Sky-Blue-da-ba-dee's picture
fixed a typo in the project name
9636971
metadata
language:
  - en
tags:
  - text-classification
  - code-comment-classification
  - transformers
  - codebert
  - pharo
  - software-engineering
  - multi-label
license: mit
datasets:
  - NLBSE/nlbse26-code-comment-classification
metrics:
  - f1
  - precision
  - recall
  - subset_accuracy
  - runtime
  - gflops
pipeline_tag: text-classification
library_name: transformers
inference: false
base_model: microsoft/codebert-base
model-index:
  - name: CodeBERT Transformer for Pharo Code Comment Classification
    results:
      - task:
          type: text-classification
          name: Multi-label Text Classification
        dataset:
          name: NLBSE Code Comment Classification Dataset (Pharo)
          type: NLBSE/nlbse26-code-comment-classification
          split: test
        metrics:
          - type: f1
            name: Macro F1
            value: 0.598
          - type: f1
            name: Micro F1
            value: 0.672
          - type: precision
            name: Macro Precision
            value: 0.5234
          - type: recall
            name: Macro Recall
            value: 0.7157
          - type: accuracy
            name: Subset Accuracy
            value: 0.5096

Transformer Model (CodeBERT) for Pharo Code Comment Classification

Model Details

  • Model Type: Transformer-based multi-label classifier (sequence classification head)
  • Base Model: microsoft/codebert-base
  • Language: Pharo (code comments in English/technical English)
  • License: MIT
  • Developed by: TheClouds
  • Model Date: November 2025
  • Model Version: 1.0

Description

This model fine-tunes CodeBERT on the Pharo subset of the NLBSE Code Comment Classification Dataset for multi-label classification. Each Pharo code comment sentence is mapped to one or more semantic categories that describe design intent and responsibilities of classes and methods.

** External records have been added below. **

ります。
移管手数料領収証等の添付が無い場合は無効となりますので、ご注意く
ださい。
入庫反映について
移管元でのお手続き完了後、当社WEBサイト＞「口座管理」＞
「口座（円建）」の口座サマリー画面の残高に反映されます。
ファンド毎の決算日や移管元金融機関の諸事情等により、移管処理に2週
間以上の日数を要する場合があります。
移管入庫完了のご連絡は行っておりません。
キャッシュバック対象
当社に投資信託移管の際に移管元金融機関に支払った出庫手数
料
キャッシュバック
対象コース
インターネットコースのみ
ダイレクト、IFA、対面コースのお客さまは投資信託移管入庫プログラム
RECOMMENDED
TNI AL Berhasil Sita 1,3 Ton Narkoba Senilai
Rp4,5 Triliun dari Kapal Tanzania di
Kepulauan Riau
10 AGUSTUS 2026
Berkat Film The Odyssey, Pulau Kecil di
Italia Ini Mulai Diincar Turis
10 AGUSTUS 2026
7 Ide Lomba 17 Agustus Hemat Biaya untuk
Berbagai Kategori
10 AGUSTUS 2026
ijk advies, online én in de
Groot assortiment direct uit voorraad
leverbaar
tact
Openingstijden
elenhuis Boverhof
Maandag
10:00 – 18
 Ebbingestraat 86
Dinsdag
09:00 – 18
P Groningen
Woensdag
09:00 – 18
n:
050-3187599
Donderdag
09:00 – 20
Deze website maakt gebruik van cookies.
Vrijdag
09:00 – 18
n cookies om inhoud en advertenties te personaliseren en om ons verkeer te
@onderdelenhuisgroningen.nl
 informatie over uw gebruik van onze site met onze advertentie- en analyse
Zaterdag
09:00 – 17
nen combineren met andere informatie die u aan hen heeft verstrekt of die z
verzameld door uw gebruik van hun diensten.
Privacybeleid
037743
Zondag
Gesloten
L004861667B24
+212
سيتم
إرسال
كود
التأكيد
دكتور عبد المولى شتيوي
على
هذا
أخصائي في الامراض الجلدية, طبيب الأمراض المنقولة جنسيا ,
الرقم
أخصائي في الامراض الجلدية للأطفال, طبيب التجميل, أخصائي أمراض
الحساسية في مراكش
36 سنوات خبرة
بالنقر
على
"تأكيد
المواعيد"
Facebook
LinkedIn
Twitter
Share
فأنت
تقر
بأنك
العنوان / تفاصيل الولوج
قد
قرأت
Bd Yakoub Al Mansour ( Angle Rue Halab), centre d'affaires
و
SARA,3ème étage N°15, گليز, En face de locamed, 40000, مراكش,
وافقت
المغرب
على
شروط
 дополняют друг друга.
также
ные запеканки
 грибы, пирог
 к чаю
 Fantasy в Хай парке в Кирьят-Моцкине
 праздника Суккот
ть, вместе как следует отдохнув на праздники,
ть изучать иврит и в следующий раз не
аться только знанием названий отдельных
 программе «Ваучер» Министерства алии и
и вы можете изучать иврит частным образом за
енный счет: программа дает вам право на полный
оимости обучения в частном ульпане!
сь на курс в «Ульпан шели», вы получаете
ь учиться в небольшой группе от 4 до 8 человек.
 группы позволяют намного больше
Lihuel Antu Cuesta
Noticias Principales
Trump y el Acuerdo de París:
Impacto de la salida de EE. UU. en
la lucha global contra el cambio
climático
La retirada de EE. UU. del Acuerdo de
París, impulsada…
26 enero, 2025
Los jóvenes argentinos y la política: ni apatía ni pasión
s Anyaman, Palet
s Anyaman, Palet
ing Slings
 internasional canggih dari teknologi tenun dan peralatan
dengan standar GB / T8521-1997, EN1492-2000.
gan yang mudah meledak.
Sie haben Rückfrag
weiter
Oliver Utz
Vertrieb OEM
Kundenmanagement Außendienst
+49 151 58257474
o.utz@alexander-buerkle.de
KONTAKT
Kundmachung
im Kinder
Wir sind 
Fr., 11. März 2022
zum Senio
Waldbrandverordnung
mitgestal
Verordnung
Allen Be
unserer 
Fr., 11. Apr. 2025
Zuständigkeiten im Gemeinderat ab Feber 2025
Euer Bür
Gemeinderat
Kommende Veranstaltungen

The classifier operates on the combo field used in the project (comment sentence plus a compact context string) and produces a 6-dimensional binary label vector.

Label Set

For Pharo, the model predicts the following 6 categories (fixed order in the classifier head):

  1. Keyimplementationpoints
  2. Example
  3. Responsibilities
  4. Intent
  5. Keymessages
  6. Collaborators

Each prediction is a length-6 vector of 0/1 decisions, obtained by applying a sigmoid activation to the logits and thresholding at 0.5 by default.


Intended Use

The model is intended for:

  • research on code comment and design documentation classification in Pharo projects,
  • mining and analysis of Pharo method/class comments to extract design intent and responsibilities,
  • tools that need semantic tags for Smalltalk/Pharo comments (e.g., navigation, documentation quality checks, design overview tools).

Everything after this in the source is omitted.